■ Work order: Without altering a single character, set down all of the data below.

[Stored records]
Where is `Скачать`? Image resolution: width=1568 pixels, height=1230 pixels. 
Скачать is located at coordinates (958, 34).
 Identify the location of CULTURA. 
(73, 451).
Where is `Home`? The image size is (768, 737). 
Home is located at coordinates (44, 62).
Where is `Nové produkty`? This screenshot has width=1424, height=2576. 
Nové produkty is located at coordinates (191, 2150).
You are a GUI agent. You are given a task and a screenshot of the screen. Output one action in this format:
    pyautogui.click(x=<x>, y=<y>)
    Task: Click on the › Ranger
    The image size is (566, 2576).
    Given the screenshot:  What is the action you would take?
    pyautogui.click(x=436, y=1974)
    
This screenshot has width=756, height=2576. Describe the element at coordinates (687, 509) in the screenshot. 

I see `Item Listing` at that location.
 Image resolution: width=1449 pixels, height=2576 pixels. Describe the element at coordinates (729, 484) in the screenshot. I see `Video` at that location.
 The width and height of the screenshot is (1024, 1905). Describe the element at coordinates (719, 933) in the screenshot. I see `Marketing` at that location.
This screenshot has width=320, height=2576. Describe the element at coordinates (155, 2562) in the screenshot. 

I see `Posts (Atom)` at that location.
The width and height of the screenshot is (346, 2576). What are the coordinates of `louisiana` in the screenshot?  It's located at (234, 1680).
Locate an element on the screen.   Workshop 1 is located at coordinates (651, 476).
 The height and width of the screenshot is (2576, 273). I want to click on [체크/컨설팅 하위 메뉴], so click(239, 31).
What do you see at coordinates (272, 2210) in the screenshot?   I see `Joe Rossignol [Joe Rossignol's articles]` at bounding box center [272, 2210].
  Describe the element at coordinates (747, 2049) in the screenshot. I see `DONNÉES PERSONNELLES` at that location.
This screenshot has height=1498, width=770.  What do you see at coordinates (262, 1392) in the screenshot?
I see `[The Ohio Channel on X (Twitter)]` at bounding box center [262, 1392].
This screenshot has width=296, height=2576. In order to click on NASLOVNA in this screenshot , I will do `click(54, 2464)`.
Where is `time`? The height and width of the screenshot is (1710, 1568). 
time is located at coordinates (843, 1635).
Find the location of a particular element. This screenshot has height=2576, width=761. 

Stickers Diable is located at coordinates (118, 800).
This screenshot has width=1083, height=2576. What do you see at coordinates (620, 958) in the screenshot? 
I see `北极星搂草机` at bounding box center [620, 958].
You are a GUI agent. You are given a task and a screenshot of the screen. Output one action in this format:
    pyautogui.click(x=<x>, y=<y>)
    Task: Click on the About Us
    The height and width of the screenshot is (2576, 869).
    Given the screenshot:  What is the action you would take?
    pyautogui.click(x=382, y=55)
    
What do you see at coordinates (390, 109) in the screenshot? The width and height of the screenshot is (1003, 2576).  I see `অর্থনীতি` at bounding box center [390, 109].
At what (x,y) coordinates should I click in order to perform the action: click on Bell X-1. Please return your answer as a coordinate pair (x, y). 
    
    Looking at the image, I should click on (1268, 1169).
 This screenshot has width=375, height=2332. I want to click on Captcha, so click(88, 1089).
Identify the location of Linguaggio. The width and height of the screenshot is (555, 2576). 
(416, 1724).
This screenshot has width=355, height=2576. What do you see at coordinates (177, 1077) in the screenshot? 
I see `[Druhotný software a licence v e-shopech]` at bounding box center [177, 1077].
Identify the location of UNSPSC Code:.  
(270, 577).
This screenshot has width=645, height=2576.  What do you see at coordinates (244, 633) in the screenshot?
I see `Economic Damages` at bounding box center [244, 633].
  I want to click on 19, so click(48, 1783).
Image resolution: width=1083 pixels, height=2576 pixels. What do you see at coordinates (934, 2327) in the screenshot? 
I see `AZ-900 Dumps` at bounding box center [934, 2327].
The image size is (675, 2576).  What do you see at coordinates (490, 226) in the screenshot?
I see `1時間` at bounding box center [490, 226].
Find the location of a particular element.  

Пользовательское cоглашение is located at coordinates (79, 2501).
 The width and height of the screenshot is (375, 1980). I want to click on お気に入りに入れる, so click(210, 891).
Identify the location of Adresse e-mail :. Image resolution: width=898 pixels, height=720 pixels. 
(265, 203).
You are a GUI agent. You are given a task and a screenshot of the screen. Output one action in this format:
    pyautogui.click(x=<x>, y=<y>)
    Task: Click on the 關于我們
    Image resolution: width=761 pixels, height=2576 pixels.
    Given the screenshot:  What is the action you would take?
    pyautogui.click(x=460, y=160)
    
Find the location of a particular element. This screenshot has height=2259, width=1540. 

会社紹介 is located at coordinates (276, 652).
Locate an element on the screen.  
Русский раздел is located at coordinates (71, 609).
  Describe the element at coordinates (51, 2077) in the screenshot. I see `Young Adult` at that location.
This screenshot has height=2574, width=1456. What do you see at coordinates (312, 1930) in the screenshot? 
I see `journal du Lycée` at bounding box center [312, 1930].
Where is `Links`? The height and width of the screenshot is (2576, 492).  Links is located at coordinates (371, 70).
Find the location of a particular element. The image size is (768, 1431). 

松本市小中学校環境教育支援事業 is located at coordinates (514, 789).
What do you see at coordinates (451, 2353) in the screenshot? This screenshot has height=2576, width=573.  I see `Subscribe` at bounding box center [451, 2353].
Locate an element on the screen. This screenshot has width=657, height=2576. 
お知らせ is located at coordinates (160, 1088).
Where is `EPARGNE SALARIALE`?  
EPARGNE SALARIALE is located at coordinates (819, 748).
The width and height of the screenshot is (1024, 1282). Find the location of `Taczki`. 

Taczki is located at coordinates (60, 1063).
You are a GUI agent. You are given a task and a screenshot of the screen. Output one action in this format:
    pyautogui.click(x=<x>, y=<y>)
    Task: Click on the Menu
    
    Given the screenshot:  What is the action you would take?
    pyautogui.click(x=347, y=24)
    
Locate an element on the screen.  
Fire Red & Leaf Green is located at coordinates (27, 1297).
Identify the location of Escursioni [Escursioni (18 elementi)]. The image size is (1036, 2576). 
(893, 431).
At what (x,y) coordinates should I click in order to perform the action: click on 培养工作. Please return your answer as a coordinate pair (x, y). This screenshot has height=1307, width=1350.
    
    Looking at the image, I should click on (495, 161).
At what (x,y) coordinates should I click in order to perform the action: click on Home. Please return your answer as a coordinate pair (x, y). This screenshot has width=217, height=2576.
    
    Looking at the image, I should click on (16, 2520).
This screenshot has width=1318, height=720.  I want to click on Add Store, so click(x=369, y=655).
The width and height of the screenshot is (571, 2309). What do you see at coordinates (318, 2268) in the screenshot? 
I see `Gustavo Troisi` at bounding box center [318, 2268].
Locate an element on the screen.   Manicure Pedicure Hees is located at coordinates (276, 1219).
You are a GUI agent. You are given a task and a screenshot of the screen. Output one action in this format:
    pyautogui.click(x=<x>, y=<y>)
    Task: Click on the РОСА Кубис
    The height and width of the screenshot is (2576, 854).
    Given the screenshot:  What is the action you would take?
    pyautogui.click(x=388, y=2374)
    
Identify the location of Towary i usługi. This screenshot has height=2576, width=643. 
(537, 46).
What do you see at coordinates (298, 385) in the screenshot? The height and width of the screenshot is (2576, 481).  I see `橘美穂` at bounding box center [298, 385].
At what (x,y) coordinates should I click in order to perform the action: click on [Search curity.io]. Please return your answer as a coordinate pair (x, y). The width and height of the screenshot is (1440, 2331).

■ Response to this exercise:
Where is `Скачать`? Image resolution: width=1568 pixels, height=1230 pixels. 
Скачать is located at coordinates (958, 34).
 Identify the location of CULTURA. 
(73, 451).
Where is `Home`? The image size is (768, 737). 
Home is located at coordinates (44, 62).
Where is `Nové produkty`? This screenshot has width=1424, height=2576. 
Nové produkty is located at coordinates (191, 2150).
You are a GUI agent. You are given a task and a screenshot of the screen. Output one action in this format:
    pyautogui.click(x=<x>, y=<y>)
    Task: Click on the › Ranger
    The image size is (566, 2576).
    Given the screenshot:  What is the action you would take?
    pyautogui.click(x=436, y=1974)
    
This screenshot has width=756, height=2576. Describe the element at coordinates (687, 509) in the screenshot. 

I see `Item Listing` at that location.
 Image resolution: width=1449 pixels, height=2576 pixels. Describe the element at coordinates (729, 484) in the screenshot. I see `Video` at that location.
 The width and height of the screenshot is (1024, 1905). Describe the element at coordinates (719, 933) in the screenshot. I see `Marketing` at that location.
This screenshot has width=320, height=2576. Describe the element at coordinates (155, 2562) in the screenshot. 

I see `Posts (Atom)` at that location.
The width and height of the screenshot is (346, 2576). What are the coordinates of `louisiana` in the screenshot?  It's located at (234, 1680).
Locate an element on the screen.   Workshop 1 is located at coordinates (651, 476).
 The height and width of the screenshot is (2576, 273). I want to click on [체크/컨설팅 하위 메뉴], so click(239, 31).
What do you see at coordinates (272, 2210) in the screenshot?   I see `Joe Rossignol [Joe Rossignol's articles]` at bounding box center [272, 2210].
  Describe the element at coordinates (747, 2049) in the screenshot. I see `DONNÉES PERSONNELLES` at that location.
This screenshot has height=1498, width=770.  What do you see at coordinates (262, 1392) in the screenshot?
I see `[The Ohio Channel on X (Twitter)]` at bounding box center [262, 1392].
This screenshot has width=296, height=2576. In order to click on NASLOVNA in this screenshot , I will do `click(54, 2464)`.
Where is `time`? The height and width of the screenshot is (1710, 1568). 
time is located at coordinates (843, 1635).
Find the location of a particular element. This screenshot has height=2576, width=761. 

Stickers Diable is located at coordinates (118, 800).
This screenshot has width=1083, height=2576. What do you see at coordinates (620, 958) in the screenshot? 
I see `北极星搂草机` at bounding box center [620, 958].
You are a GUI agent. You are given a task and a screenshot of the screen. Output one action in this format:
    pyautogui.click(x=<x>, y=<y>)
    Task: Click on the About Us
    The height and width of the screenshot is (2576, 869).
    Given the screenshot:  What is the action you would take?
    pyautogui.click(x=382, y=55)
    
What do you see at coordinates (390, 109) in the screenshot? The width and height of the screenshot is (1003, 2576).  I see `অর্থনীতি` at bounding box center [390, 109].
At what (x,y) coordinates should I click in order to perform the action: click on Bell X-1. Please return your answer as a coordinate pair (x, y). 
    
    Looking at the image, I should click on (1268, 1169).
 This screenshot has width=375, height=2332. I want to click on Captcha, so click(88, 1089).
Identify the location of Linguaggio. The width and height of the screenshot is (555, 2576). 
(416, 1724).
This screenshot has width=355, height=2576. What do you see at coordinates (177, 1077) in the screenshot? 
I see `[Druhotný software a licence v e-shopech]` at bounding box center [177, 1077].
Identify the location of UNSPSC Code:.  
(270, 577).
This screenshot has width=645, height=2576.  What do you see at coordinates (244, 633) in the screenshot?
I see `Economic Damages` at bounding box center [244, 633].
  I want to click on 19, so click(48, 1783).
Image resolution: width=1083 pixels, height=2576 pixels. What do you see at coordinates (934, 2327) in the screenshot? 
I see `AZ-900 Dumps` at bounding box center [934, 2327].
The image size is (675, 2576).  What do you see at coordinates (490, 226) in the screenshot?
I see `1時間` at bounding box center [490, 226].
Find the location of a particular element.  

Пользовательское cоглашение is located at coordinates (79, 2501).
 The width and height of the screenshot is (375, 1980). I want to click on お気に入りに入れる, so click(210, 891).
Identify the location of Adresse e-mail :. Image resolution: width=898 pixels, height=720 pixels. 
(265, 203).
You are a GUI agent. You are given a task and a screenshot of the screen. Output one action in this format:
    pyautogui.click(x=<x>, y=<y>)
    Task: Click on the 關于我們
    Image resolution: width=761 pixels, height=2576 pixels.
    Given the screenshot:  What is the action you would take?
    pyautogui.click(x=460, y=160)
    
Find the location of a particular element. This screenshot has height=2259, width=1540. 

会社紹介 is located at coordinates (276, 652).
Locate an element on the screen.  
Русский раздел is located at coordinates (71, 609).
  Describe the element at coordinates (51, 2077) in the screenshot. I see `Young Adult` at that location.
This screenshot has height=2574, width=1456. What do you see at coordinates (312, 1930) in the screenshot? 
I see `journal du Lycée` at bounding box center [312, 1930].
Where is `Links`? The height and width of the screenshot is (2576, 492).  Links is located at coordinates (371, 70).
Find the location of a particular element. The image size is (768, 1431). 

松本市小中学校環境教育支援事業 is located at coordinates (514, 789).
What do you see at coordinates (451, 2353) in the screenshot? This screenshot has height=2576, width=573.  I see `Subscribe` at bounding box center [451, 2353].
Locate an element on the screen. This screenshot has width=657, height=2576. 
お知らせ is located at coordinates (160, 1088).
Where is `EPARGNE SALARIALE`?  
EPARGNE SALARIALE is located at coordinates (819, 748).
The width and height of the screenshot is (1024, 1282). Find the location of `Taczki`. 

Taczki is located at coordinates (60, 1063).
You are a GUI agent. You are given a task and a screenshot of the screen. Output one action in this format:
    pyautogui.click(x=<x>, y=<y>)
    Task: Click on the Menu
    
    Given the screenshot:  What is the action you would take?
    pyautogui.click(x=347, y=24)
    
Locate an element on the screen.  
Fire Red & Leaf Green is located at coordinates (27, 1297).
Identify the location of Escursioni [Escursioni (18 elementi)]. The image size is (1036, 2576). 
(893, 431).
At what (x,y) coordinates should I click in order to perform the action: click on 培养工作. Please return your answer as a coordinate pair (x, y). This screenshot has height=1307, width=1350.
    
    Looking at the image, I should click on (495, 161).
At what (x,y) coordinates should I click in order to perform the action: click on Home. Please return your answer as a coordinate pair (x, y). This screenshot has width=217, height=2576.
    
    Looking at the image, I should click on (16, 2520).
This screenshot has width=1318, height=720.  I want to click on Add Store, so click(x=369, y=655).
The width and height of the screenshot is (571, 2309). What do you see at coordinates (318, 2268) in the screenshot? 
I see `Gustavo Troisi` at bounding box center [318, 2268].
Locate an element on the screen.   Manicure Pedicure Hees is located at coordinates (276, 1219).
You are a GUI agent. You are given a task and a screenshot of the screen. Output one action in this format:
    pyautogui.click(x=<x>, y=<y>)
    Task: Click on the РОСА Кубис
    The height and width of the screenshot is (2576, 854).
    Given the screenshot:  What is the action you would take?
    pyautogui.click(x=388, y=2374)
    
Identify the location of Towary i usługi. This screenshot has height=2576, width=643. 
(537, 46).
What do you see at coordinates (298, 385) in the screenshot? The height and width of the screenshot is (2576, 481).  I see `橘美穂` at bounding box center [298, 385].
At what (x,y) coordinates should I click in order to perform the action: click on [Search curity.io]. Please return your answer as a coordinate pair (x, y). The width and height of the screenshot is (1440, 2331).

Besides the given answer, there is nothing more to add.